2009 Physician Scientist Training Award

In 2009 David Plante, MD, received an American Academy of Sleep Medicine Foundation (AASM Foundation) Physician Scientist Training Award, a grant that supports a one-year sleep research fellowship either before or following a clinical sleep fellowship. The grant enabled Dr. Plante to study altered regional brain GABA in primary insomnia using magnetic resonance spectroscopy (MRS). The research led to a manuscript that has been recently published in Neuropsychopharmacology, a highly ranked journal in psychiatry and neuroscience.

The research aided Dr. Plante in obtaining his first faculty position as an Assistant Professor of Psychiatry at the University of Wisconsin School of Medicine and Public Health. The PSTA Award year occurred the year following clinical fellowship training at Brigham and Women’s Hospital.

“The grant has truly helped me transition into an academic position where I can blend research and clinical work,” he said. “The AASM Foundation grant provided salary support at a crucial time in my career and gave me an additional year of time after clinical fellowship that I could dedicate to research.”

Dr. Plante maintains many of the collaborative relationships stemming from that work, which centered around the central nervous system’s chief inhibitory neurotransmitter and its role in chronic insomnia. He has worked extensively with John Winkelman, MD, PhD, of Harvard Medical School and Brigham and Women’s Hospital in Boston, and with colleagues at the Brain Imaging Center at McLean Hospital in Belmont, Mass.

“A lot of other studies will develop from that cohort of participants,” Dr. Plante said. “We were able to collect several types of neuroimaging data besides MRS that we will be able to use to test other hypotheses in primary insomnia.”

In the meantime, Dr. Plante has been enjoying his time as an Assistant Professor at the University of Wisconsin. “It has a unique sleep laboratory with the ability to perform high density EEG studies during wake and sleep, and excellent senior faculty who have been invaluable in guiding me as a junior faculty member,” he said.

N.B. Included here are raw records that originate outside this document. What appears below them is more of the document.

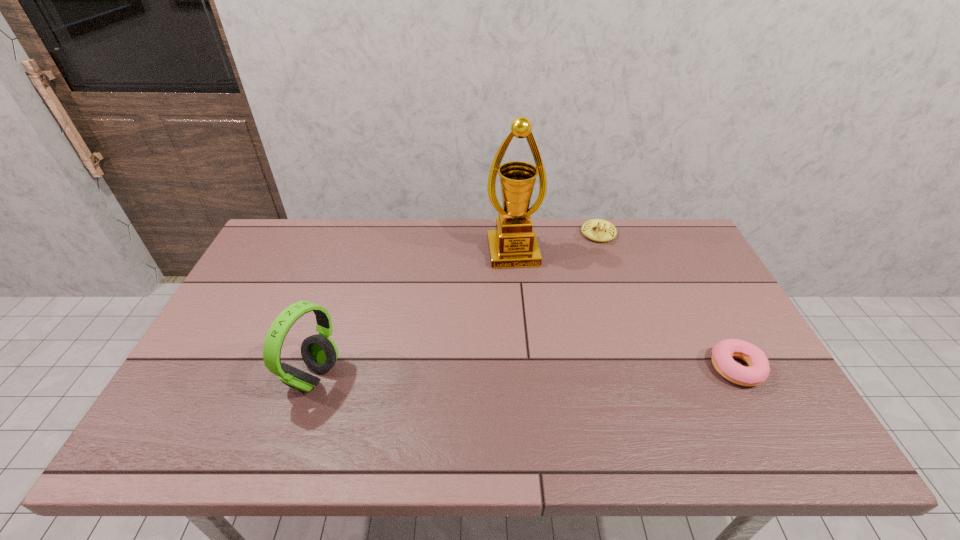 You are a GUI agent. You are given a task and a screenshot of the screen. Output one action in this format:
    pyautogui.click(x=<x>, y=<y>)
    Task: Click on the object present at the right edge
    
    Given the screenshot: What is the action you would take?
    pyautogui.click(x=758, y=371)

The width and height of the screenshot is (960, 540). What are the coordinates of `object at the near right corner` in the screenshot? It's located at (758, 371).

This screenshot has width=960, height=540. I want to click on blank space at the far edge of the desktop, so click(592, 253).

Identify the location of vacant space at the near edge of the desktop. (453, 413).

Locate an element on the screen. The height and width of the screenshot is (540, 960). free space at the left edge of the desktop is located at coordinates (220, 357).

In the image, there is a desktop. At what (x,y) coordinates should I click in order to perform the action: click on free region at the right edge. Please return your answer as a coordinate pair (x, y). Looking at the image, I should click on (677, 267).

Where is `free region at the far left corner of the desktop`? free region at the far left corner of the desktop is located at coordinates (277, 246).

This screenshot has width=960, height=540. Find the location of `vacant space at the near left corner of the desktop`. vacant space at the near left corner of the desktop is located at coordinates (205, 409).

The image size is (960, 540). In order to click on free region at the far right corner of the desktop in this screenshot , I will do `click(686, 245)`.

Locate an element on the screen. free space between the shortest object and the headset is located at coordinates (525, 372).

Thanks to another grant from the AASM Foundation, Dr. Plante is now taking advantage of the technological resources available at the University of Wisconsin to explore new avenues of research. He recently received a 2012 ABSM Junior Faculty Research Award to conduct a high density EEG investigation of hypersomnia in major depressive disorder. Funded by an endowment from the American Board of Sleep Medicine, the ABSM Junior Faculty Research Award provides research training for young faculty members who wish to pursue careers as physician scientists in sleep medicine.

With the help of the AASM Foundation, Dr. Plante has been able to transition from his fellowship training and establish a promising career in academic sleep medicine.